Seasonal Flooding: Disaster Risk Reduction in Myanmar

In flood-prone countries such as Myanmar, fertile deltas and broad floodplains are often highly populated, exposing hundreds of thousands to the threat of cyclical disasters. And while monsoon seasons are essential to agriculture, extreme weather (e.g., cyclones) destroys vital infrastructure and threatens human lives.

ACF develops local solutions to mitigate seasonal extremes. Working with government agencies in Myanmar, for example, ACF helps set up early warning systems to track flood conditions (communication channels, weather forecast, emergency broadcast systems); carries out vulnerability mapping; provides technical training on water and sanitation facilities; and helps with regional capacity assessments.

Disaster risk reduction measures are also directed at the community level. Risk awareness campaigns aimed at community and school groups integrate sessions on water use, sanitation and hygiene. ACF also builds and rehabilitates disaster-ready water points, disaster-resistant latrines, rain water collection tanks for schools, and safe areas with water points and latrines.

At the village and household levels, ACF organizes committees for managing water points, disseminating hygiene information, implementing risk reduction measures, and developing evacuation and disaster preparedness plans. In addition, we deploy home water treatment solutions (e.g., ceramic and sand filters) and ensure the availability of emergency water, sanitation, and hygiene materials.

Seasonal Drought: Water Infrastructure for Pastoralist Kenya

When there is too little water, as there often is in northeast Africa, ACF undertakes a number of activities to help people cope and thrive amidst scarcity. In Kenya's dry northeast, pastoralist cultures are routinely exposed to seasonal drought. The threat of water scarcity-for both people and their livestock-surfaces regularly, causing human misery and childhood malnutrition, and depleting the community's wealth and capital by reducing the size of their herds.

Pastoralist societies present special challenges.
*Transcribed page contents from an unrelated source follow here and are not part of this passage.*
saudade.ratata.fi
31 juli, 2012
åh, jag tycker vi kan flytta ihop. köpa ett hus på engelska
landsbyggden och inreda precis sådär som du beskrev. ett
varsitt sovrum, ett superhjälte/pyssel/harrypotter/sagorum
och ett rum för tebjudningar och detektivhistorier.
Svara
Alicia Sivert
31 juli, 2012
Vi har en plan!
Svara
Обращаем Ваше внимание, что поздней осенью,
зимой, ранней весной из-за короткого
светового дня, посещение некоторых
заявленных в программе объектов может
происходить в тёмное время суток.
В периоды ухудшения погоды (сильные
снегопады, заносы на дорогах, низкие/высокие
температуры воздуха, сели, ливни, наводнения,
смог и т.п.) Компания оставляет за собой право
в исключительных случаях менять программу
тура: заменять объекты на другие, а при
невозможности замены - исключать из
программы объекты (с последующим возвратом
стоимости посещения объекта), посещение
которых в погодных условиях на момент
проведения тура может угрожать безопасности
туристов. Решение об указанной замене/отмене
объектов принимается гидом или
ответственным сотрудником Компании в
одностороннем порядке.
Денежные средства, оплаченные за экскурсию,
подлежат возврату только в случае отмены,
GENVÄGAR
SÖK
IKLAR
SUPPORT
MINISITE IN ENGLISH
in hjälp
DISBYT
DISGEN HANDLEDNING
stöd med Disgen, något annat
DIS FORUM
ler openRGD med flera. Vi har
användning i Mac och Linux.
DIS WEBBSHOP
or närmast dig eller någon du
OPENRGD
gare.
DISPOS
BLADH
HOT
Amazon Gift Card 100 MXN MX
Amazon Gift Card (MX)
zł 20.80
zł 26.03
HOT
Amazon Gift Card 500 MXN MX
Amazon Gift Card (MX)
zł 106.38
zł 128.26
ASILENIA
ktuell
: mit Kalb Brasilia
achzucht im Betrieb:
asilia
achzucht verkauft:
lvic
These communities are migratory, shepherding large numbers of livestock across vast regions of a water-poor part of the world-a very different context from those interventions where wells can be dug, latrines set up, and more permanent water points situated between fixed communities and health centers. Nevertheless, ACF has developed strategies to help these nomadic communities survive drought conditions.

Beyond trucking water to remote locations during acute water emergencies-an unsustainably expensive intervention-what can be done to enhance pastoralists' ability to withstand droughts? ACF works with these communities to identify their migratory routes and map traditional watering holes along the way. We then identify ways to improve and protect these watering holes. For example, we enhance hygiene and reduce evaporation losses with lids or concrete caps; we minimize contamination and health risks by building separate access points for people and cattle; we capture and store precipitation by creating run-off ponds and other rain-water collection systems.
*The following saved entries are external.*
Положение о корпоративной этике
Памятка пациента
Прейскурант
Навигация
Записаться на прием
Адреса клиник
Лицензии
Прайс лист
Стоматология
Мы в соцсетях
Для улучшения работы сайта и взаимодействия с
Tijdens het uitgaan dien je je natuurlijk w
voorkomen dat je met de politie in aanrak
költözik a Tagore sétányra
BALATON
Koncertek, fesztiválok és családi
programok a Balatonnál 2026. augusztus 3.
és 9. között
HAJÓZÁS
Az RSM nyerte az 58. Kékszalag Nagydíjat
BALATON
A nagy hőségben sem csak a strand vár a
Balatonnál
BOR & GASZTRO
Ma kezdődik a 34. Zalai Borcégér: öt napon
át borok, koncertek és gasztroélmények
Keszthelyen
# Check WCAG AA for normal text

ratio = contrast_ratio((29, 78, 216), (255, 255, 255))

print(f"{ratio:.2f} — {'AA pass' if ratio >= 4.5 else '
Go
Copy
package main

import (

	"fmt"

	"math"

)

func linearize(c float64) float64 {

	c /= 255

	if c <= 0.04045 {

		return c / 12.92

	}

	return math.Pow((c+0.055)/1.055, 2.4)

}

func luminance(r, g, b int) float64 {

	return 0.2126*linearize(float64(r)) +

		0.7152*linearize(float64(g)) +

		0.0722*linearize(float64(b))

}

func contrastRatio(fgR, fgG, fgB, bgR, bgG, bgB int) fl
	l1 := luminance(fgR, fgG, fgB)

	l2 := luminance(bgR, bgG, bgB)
Ensuring Water Security in Any Context

Action Against Hunger's integrated approach to hunger and malnutrition involves extending water and sanitation services to communities faced with water scarcity, unsafe drinking water, inadequate sanitation, and poor hygiene. For communities threatened by cyclical crises-whether too much or too little water-ACF facilitates the provision of, and access to, safe drinking water through technical, infrastructural, and social improvements (training, mentoring, educating, organizing).
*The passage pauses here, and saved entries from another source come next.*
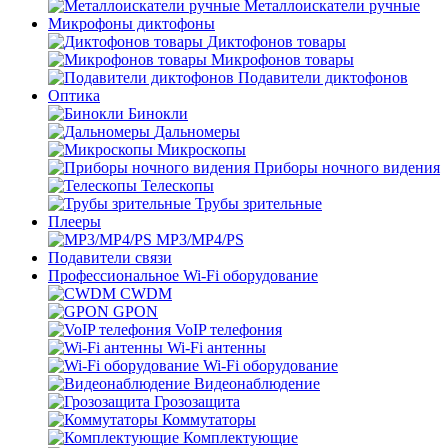
Металлоискатели ручные
Микрофоны диктофоны
Диктофонов товары
Микрофонов товары
Подавители диктофонов
Оптика
Бинокли
Дальномеры
Микроскопы
Приборы ночного видения
Телескопы
Трубы зрительные
Плееры
MP3/MP4/PS
Подавители связи
Профессиональное Wi-Fi оборудование
CWDM
GPON
VoIP телефония
Wi-Fi антенны
Wi-Fi оборудование
Видеонаблюдение
Грозозащита
Коммутаторы
Комплектующие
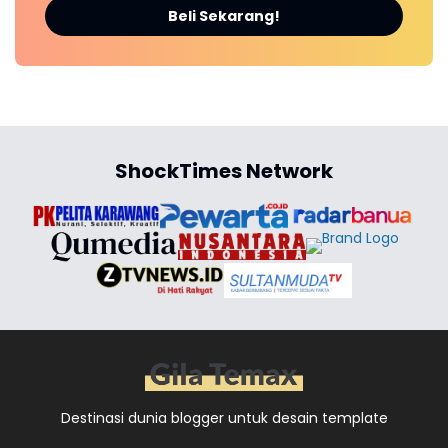
Beli Sekarang!
ShockTimes Network
Destinasi dunia blogger untuk desain template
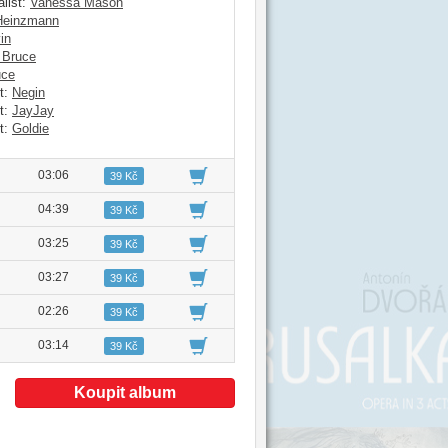
list:
Vanessa Mason
 Heinzmann
in
 Bruce
uce
t:
Negin
t:
JayJay
t:
Goldie
03:06
39 Kč
04:39
39 Kč
03:25
39 Kč
03:27
39 Kč
02:26
39 Kč
03:14
39 Kč
Koupit album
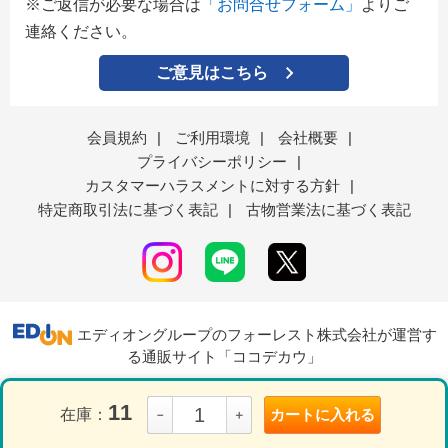
※ご返信が必要な場合は
「お問合せフォーム」
よりご
連絡ください。
ご意見はこちら
会員規約
|
ご利用環境
|
会社概要
|
プライバシーポリシー
|
カスタマーハラスメントに対する方針
|
特定商取引法に基づく表記
|
古物営業法に基づく表記
エディオングループのフォーレスト株式会社が運営す
る通販サイト「ココデカウ」
11
在庫：
カートに入れる
－
＋
表示モード
ＰＣ
スマートフォン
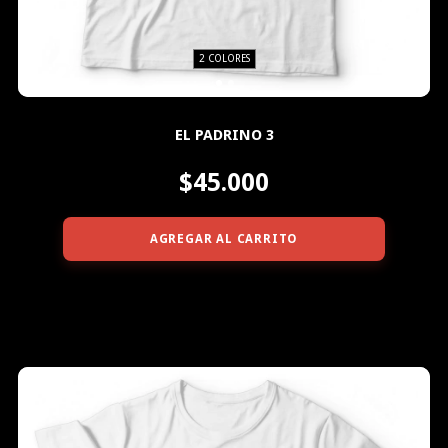
2 COLORES
EL PADRINO 3
$45.000
AGREGAR AL CARRITO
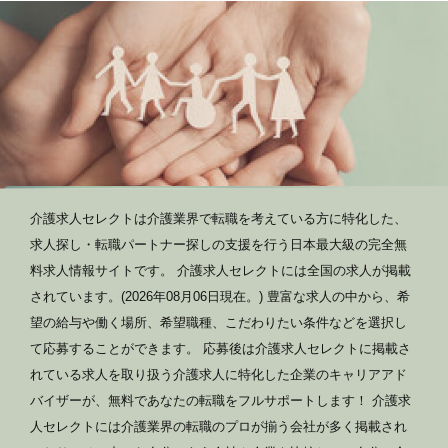
介護求人セレクトは介護業界で転職を考えている方に特化した、
求人探し・転職パートナー探しの支援を行う日本最大級の完全無
料求人情報サイトです。 介護求人セレクトには全国の求人が掲載
されています。(2026年08月06日現在。) 豊富な求人の中から、希
望の給与や働く場所、希望職種、こだわりたい条件などを選択し
て応募することができます。 応募後は介護求人セレクトに掲載さ
れている求人を取り扱う介護求人に特化した企業のキャリアアド
バイザーが、無料であなたの転職をフルサポートします！ 介護求
人セレクトには介護業界の転職のプロが揃う会社が多く掲載され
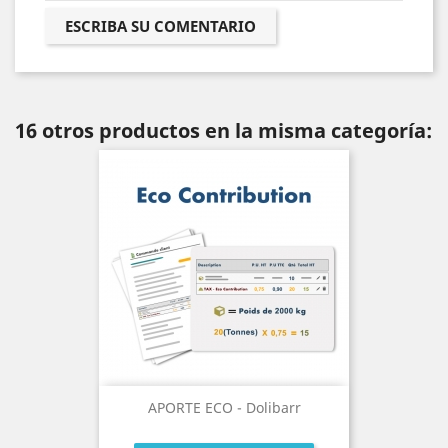
ESCRIBA SU COMENTARIO
16 otros productos en la misma categoría:
APORTE ECO - Dolibarr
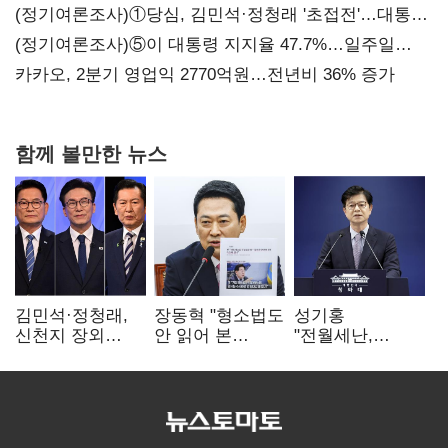
보내
(정기여론조사)①당심, 김민석·정청래 '초접전'…대통령
지지도 '50% 아래로'(종합)
(정기여론조사)⑤이 대통령 지지율 47.7%…일주일
만에 다시 40%대
카카오, 2분기 영업익 2770억원…전년비 36% 증가
함께 볼만한 뉴스
김민석·정청래,
장동혁 "형소법도
성기홍
신천지 장외
안 읽어 본
"전월세난,
설전…송영길
대통령…빛의
세금보단 수요·
"호남 계몽 규탄"
속도로 무너질
공급 문제"…닥공
것"
시사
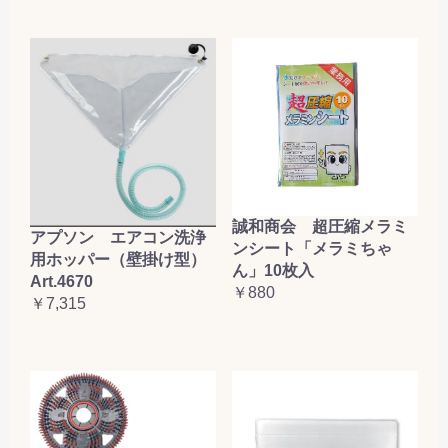
誠和商会 超圧縮メラミ
アプソン エアコン洗浄
ンシート「メラミちゃ
用ホッパー（壁掛け型）
ん」10枚入
Art.4670
￥880
￥7,315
Regardless of the context, ACF is committed to helping communities in crisis. We truck water during emergencies, clean contaminated water sources, install water storage tanks and above-ground reservoirs, drill wells (that require buckets) and boreholes (that require pumps), tap and preserve springs, improve and install local sanitation systems and latrines, design and build irrigation systems, create hygienic bathing facilities, and repair water infrastructure damaged by natural disaster or warfare.

Without this vital work in the areas of water, sanitation, and hygiene, we would make little progress in our fight against global hunger and acute malnutrition.